- [Exercise objective] In the material below, identify each line bearing the word "kilometara". Reproduce those lines.

- [Records supplied]
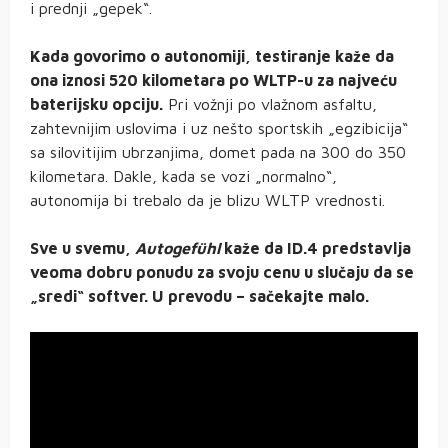
i prednji „gepek“.
Kada govorimo o autonomiji, testiranje kaže da
ona iznosi 520 kilometara po WLTP-u za najveću
baterijsku opciju.
Pri vožnji po vlažnom asfaltu,
zahtevnijim uslovima i uz nešto sportskih „egzibicija“
sa silovitijim ubrzanjima, domet pada na 300 do 350
kilometara. Dakle, kada se vozi „normalno“,
autonomija bi trebalo da je blizu WLTP vrednosti.
Sve u svemu,
Autogefühl
kaže da ID.4 predstavlja
veoma dobru ponudu za svoju cenu u slučaju da se
„sredi“ softver. U prevodu – sačekajte malo.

- [Output for this exercise]
ona iznosi 520 kilometara po WLTP-u za najveću
kilometara. Dakle, kada se vozi „normalno“,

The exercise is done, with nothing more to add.